合成燃料の戦略的パートナーシップ 出光興産とHIF

2023年04月10日

ゴムタイムス社

 出光興産は4月5日、南米・北米・豪州などで合成燃料e-fuelの製造を行うHIF Global(HIF)と、合成燃料の生産や日本での実用化・普及を加速させるための戦略的パートナーシップに関するMOUを締結したと発表した。
 合成燃料e-fuelは、再生可能エネルギー由来の水素と大気中のCO2を合成することで生成する液体燃料。原料製造から製品利用までの製品ライフサイクル全体において、カーボンニュートラル(CO2排出量実質ゼロ)を達成するエネルギーとして注目されている。

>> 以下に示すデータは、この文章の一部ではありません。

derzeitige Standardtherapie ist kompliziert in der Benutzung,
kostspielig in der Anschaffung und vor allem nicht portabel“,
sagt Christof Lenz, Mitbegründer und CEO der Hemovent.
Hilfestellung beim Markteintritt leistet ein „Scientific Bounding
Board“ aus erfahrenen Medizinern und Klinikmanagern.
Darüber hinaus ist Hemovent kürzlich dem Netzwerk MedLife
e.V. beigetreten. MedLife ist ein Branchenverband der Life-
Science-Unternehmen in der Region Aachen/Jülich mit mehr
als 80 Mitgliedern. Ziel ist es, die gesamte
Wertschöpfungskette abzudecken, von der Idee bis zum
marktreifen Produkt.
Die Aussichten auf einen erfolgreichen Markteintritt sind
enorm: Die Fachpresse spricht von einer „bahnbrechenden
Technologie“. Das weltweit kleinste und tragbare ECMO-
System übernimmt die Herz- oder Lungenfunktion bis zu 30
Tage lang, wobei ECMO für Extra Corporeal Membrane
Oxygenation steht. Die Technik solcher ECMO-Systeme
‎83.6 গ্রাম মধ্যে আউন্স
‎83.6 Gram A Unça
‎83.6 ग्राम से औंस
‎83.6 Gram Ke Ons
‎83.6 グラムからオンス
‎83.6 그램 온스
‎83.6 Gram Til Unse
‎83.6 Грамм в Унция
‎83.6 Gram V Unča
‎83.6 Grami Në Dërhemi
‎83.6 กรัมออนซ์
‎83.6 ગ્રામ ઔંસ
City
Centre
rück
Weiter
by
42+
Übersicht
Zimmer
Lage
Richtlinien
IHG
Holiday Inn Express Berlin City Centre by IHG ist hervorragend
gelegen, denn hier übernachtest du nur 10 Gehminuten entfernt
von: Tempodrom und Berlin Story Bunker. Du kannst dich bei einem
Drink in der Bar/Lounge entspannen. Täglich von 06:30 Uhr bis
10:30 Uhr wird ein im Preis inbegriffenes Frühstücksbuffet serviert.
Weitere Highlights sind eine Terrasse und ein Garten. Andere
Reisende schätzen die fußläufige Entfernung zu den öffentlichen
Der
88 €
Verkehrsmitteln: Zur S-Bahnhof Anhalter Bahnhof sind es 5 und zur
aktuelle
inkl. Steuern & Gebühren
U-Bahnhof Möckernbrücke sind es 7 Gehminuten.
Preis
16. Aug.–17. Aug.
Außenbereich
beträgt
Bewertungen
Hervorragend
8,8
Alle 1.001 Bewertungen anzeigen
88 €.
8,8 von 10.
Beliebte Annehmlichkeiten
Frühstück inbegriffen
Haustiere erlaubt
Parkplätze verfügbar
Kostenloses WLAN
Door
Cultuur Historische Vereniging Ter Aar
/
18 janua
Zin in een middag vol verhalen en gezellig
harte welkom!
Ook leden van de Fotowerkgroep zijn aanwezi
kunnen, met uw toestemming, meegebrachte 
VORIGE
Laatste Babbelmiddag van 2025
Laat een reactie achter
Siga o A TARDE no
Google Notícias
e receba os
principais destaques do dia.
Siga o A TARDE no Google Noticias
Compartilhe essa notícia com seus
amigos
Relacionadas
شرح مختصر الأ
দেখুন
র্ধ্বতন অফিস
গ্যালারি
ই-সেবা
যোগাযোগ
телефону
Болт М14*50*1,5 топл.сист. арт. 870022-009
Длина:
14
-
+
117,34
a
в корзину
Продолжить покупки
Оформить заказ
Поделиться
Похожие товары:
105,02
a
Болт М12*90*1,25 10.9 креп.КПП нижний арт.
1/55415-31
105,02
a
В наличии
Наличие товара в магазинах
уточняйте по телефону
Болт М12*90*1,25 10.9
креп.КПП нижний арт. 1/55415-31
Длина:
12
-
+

 流通にあたり、貯蔵タンクやパイプラインなど既存のインフラを活用できることや、自動車、船舶、航空機のエンジンに手を加えることなく利用が可能であることから、脱炭素化の早期実現策として期待され、社会実装が求められている。
 同社はこれまで、本年1月にHIFの実証試験設備であるチリ南部のHaru Oniプラントを視察訪問するなど、HIFと合成燃料の早期社会実装に向けた協議を進めてきた。

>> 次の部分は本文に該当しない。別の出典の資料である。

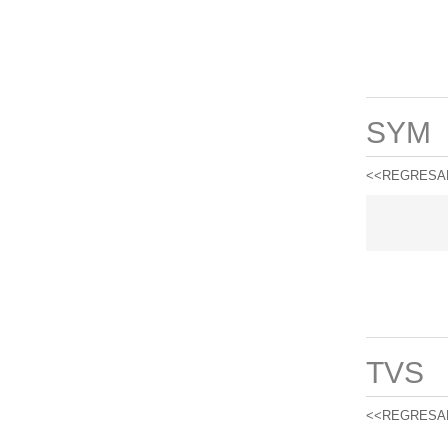
SYM
<<REGRESA
TVS
<<REGRESA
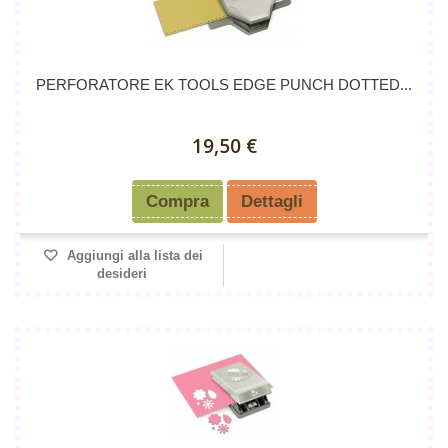
PERFORATORE EK TOOLS EDGE PUNCH DOTTED...
19,50 €
Compra
Dettagli
Aggiungi alla lista dei
desideri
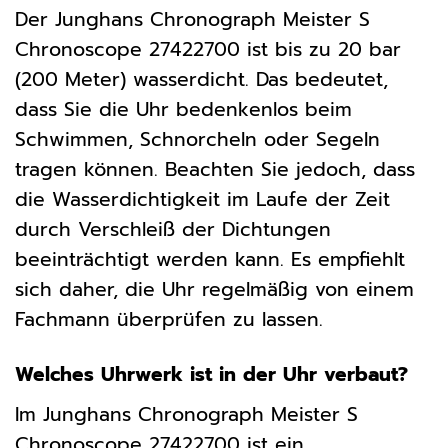
Der Junghans Chronograph Meister S
Chronoscope 27422700 ist bis zu 20 bar
(200 Meter) wasserdicht. Das bedeutet,
dass Sie die Uhr bedenkenlos beim
Schwimmen, Schnorcheln oder Segeln
tragen können. Beachten Sie jedoch, dass
die Wasserdichtigkeit im Laufe der Zeit
durch Verschleiß der Dichtungen
beeinträchtigt werden kann. Es empfiehlt
sich daher, die Uhr regelmäßig von einem
Fachmann überprüfen zu lassen.
Welches Uhrwerk ist in der Uhr verbaut?
Im Junghans Chronograph Meister S
Chronoscope 27422700 ist ein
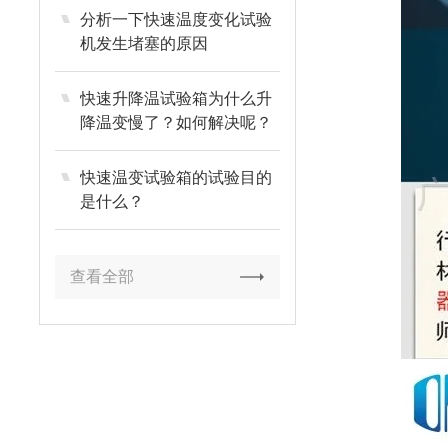
分析一下快速温度变化试验
机发生堵塞的原因
快速升降温试验箱为什么升
降温变慢了？如何解决呢？
快速温变试验箱的试验目的
是什么？
查看全部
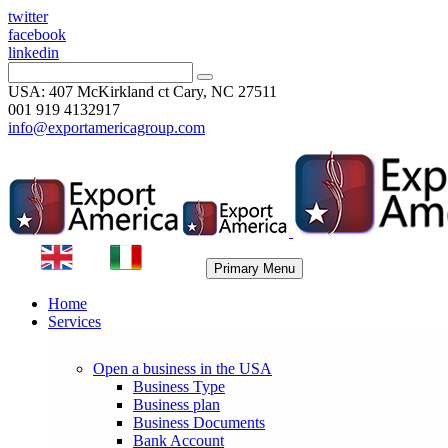
twitter
facebook
linkedin
USA: 407 McKirkland ct Cary, NC 27511
001 919 4132917
info@exportamericagroup.com
Primary Menu
Home
Services
Open a business in the USA
Business Type
Business plan
Business Documents
Bank Account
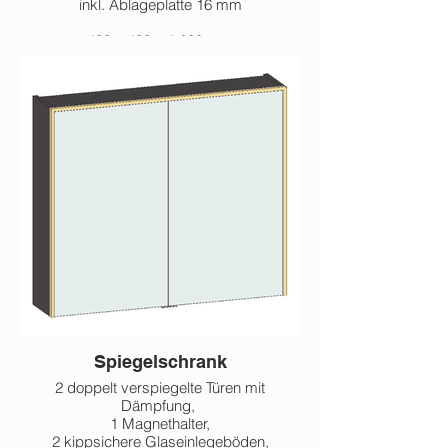
inkl. Ablageplatte 16 mm
400 x 400 x 1.200 mm
Spiegelschrank
2 doppelt verspiegelte Türen mit
Dämpfung,
1 Magnethalter,
2 kippsichere Glaseinlegeböden,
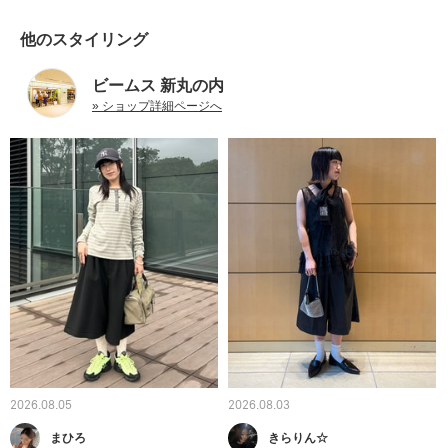
他のスタイリング
ビームス 新丸の内
» ショップ詳細ページへ
2026.08.05
2026.08.03
まひろ
きらりん☆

 さらに議論を加速させるため本MOUを締結し、今後は、海外プロジェクトからの合成燃料調達および国内供給、国内外における合成燃料製造設備への共同出資、国内で回収した CO2の国際輸送と活用(原料化)についてHIFと共同で検討する。
 併せて、HIFが製造した合成ガソリンのサンプルを入手し、環境影響や性能の確認を行い、国内での実用化・普及に向けた検討を進める。また、同社グループ製油所・事業所における合成燃料の生産検討を進め、2020 年代後半までに国内における合成燃料の生産・供給体制を確立することを目指す。

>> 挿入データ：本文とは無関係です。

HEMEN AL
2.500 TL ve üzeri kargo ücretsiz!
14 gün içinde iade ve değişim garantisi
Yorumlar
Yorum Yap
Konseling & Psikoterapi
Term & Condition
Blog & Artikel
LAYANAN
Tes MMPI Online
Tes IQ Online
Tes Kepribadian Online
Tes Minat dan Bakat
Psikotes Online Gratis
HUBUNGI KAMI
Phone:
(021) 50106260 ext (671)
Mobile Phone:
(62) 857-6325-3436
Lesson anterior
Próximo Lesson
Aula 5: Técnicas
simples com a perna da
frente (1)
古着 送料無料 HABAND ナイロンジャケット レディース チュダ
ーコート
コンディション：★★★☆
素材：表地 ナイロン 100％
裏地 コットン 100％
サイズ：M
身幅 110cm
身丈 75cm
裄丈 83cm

 同社は2022年11月に発表した「中期経営計画(2023~2025年度)」において、一歩先のエネルギー、多様な省資源・資源循環ソリューション、スマートよろずやの3つの事業領域の社会実装を通じ、事業ポートフォリオ転換を推進することを表明した。
 本取り組みは同社が掲げる2050年のカーボンニュートラル社会の実現に向けた3つの事業領域のうち、一歩先のエネルギー、多様な省資源・資源循環ソリューションの開発と社会実装に向けた取り組みと位置付けている。
 同社は合成燃料の実用化と普及の促進により、カーボンニュートラル社会の実現に貢献する。